In the code below, we provide an example on how to integrate the previously obtained token and endpoint into the client code. More examples are available here.
import flwr as fl
from pathlib import Path
import certifi
import ai4flwr.auth.bearer
# Read the data, create the model
# (...)
# Create the class Client(), example of Flower client:
class Client(fl.client.NumPyClient):
def get_parameters(self, config):
return model.get_weights()
def fit(self, parameters, config):
model.set_weights(parameters)
model.fit(x_train, y_train, epochs=5, batch_size=16)
return model.get_weights(), len(x_train), {}
def evaluate(self, parameters, config):
model.set_weights(parameters)
loss, accuracy = model.evaluate(x_test, y_test)
return loss, len(x_test), {"accuracy": accuracy}
token = "*********************" # INCLUDE THE TOKEN GENERATED IN THE DASHBOARD
auth_plugin = ai4flwr.auth.bearer.BearerTokenAuthPlugin(token)
# Start -> connecting with the server
endpoint = "*********************" # FILL IN WITH THE ENDPOINT (dashboard) OR THE SERVER ADDRESS
fl.client.start_client(
server_address=f"{endpoint}:443",
client=Client(),
root_certificates=Path(certifi.where()).read_bytes(),
call_credentials=auth_plugin.call_credentials()
)
If you didn’t selected token authentication, feel free to remove the
call_credentials
parameter in the start_client()
function.
Server side differential privacy¶
DP states that an algorithm is differentially private if by viewing its result an adversary cannot know whether a particular individual’s data is included in the database used to achieve such result.
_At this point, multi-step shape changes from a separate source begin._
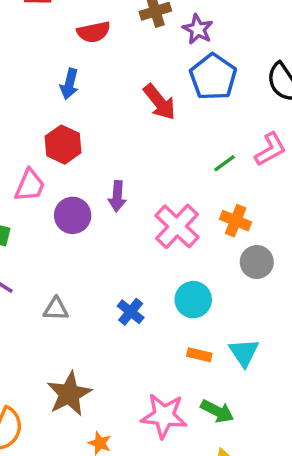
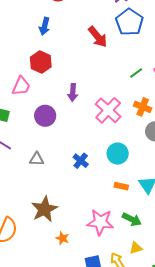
purple circle: (73, 215) -> (45, 116), moved

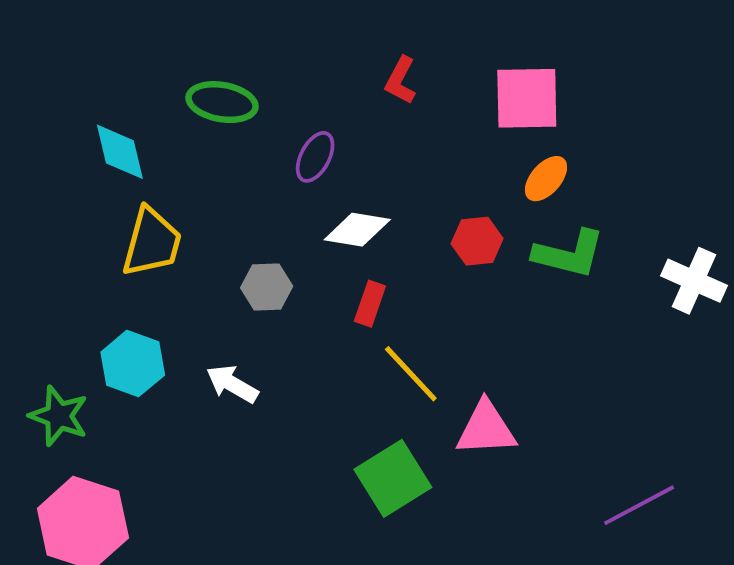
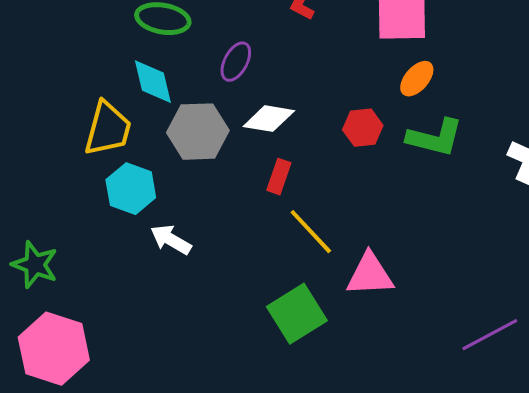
cyan diamond: (120, 152) -> (153, 82), moved
gray hexagon: (267, 287) -> (198, 132), moved, size x1.5
cyan hexagon: (133, 364) -> (131, 189), moved

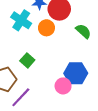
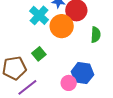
orange circle: (46, 28) -> (62, 26), size x1.5
green semicircle: (83, 31) -> (96, 35), turned 42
This can be achieved by adding controled noise using different mechanisms, such us Laplace, Exponential, Gaussian, etc. We can use the privacy budget for controlnig the amount of noise, i.e. the level of privacy and the utility of the data.
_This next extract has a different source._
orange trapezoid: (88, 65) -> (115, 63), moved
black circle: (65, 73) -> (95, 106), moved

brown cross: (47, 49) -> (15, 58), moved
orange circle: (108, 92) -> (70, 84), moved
In case that you want to start a FL server and include more privacy restrictions when building the global aggregated model, you can add differential privacy (DP) from the server side. Specifically, you can perform this step from the FL configuration when creating the server. You will need to include the noise multiplier for the Gaussian Mechanism, the clipping norm and the number of clients sampled. Note that this functionality is compatible with each of the aggregation strategies available in the platform. It’s important to note that in this case the noise multiplier is not the privacy budget, but here a greater value of the noise multiplier implies more privacy restrictions (more noise) and less utility. This allows to ensure central DP from the server-side when building the global model with fixed clipping.